(Page-level text extractions)
+++++

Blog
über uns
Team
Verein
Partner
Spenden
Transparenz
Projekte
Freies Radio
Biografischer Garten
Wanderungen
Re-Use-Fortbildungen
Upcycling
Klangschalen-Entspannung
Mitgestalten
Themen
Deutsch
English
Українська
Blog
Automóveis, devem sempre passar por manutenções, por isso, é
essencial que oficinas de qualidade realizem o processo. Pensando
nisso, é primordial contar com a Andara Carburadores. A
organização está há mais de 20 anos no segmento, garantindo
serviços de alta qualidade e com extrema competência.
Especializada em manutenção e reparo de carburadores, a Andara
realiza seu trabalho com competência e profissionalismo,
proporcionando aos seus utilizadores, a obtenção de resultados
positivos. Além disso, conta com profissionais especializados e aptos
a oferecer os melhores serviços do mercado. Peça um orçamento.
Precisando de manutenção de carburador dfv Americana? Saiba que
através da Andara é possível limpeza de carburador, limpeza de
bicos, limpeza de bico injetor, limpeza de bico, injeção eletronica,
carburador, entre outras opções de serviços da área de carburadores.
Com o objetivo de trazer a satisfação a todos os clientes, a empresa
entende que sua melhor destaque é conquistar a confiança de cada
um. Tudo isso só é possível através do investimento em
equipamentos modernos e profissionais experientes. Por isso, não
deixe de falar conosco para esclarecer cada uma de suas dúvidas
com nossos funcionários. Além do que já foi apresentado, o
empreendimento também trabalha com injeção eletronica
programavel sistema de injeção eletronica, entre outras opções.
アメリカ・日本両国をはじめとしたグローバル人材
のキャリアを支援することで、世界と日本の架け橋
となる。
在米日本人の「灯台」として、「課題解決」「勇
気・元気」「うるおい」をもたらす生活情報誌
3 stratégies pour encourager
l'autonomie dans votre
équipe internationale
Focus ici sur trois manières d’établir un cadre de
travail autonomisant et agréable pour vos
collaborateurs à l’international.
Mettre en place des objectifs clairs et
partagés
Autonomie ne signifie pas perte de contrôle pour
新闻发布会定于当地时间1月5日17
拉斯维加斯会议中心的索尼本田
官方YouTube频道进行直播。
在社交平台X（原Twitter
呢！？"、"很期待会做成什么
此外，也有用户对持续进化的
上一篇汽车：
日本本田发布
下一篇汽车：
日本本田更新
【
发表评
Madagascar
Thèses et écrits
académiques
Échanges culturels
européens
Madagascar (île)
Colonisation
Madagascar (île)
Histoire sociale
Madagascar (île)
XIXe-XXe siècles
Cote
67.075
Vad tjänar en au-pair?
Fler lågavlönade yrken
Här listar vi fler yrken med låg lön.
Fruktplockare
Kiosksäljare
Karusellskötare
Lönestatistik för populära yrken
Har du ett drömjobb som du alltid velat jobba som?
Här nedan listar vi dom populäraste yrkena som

+++++

**TASK BRIEF**
Using the entries above, repeat only the lines from the one containing "empreendimento também trabalha" through the one containing "équipe internationale", end lines included.

**RESPONSE AREA**
empreendimento também trabalha com injeção eletronica
programavel sistema de injeção eletronica, entre outras opções.
アメリカ・日本両国をはじめとしたグローバル人材
のキャリアを支援することで、世界と日本の架け橋
となる。
在米日本人の「灯台」として、「課題解決」「勇
気・元気」「うるおい」をもたらす生活情報誌
3 stratégies pour encourager
l'autonomie dans votre
équipe internationale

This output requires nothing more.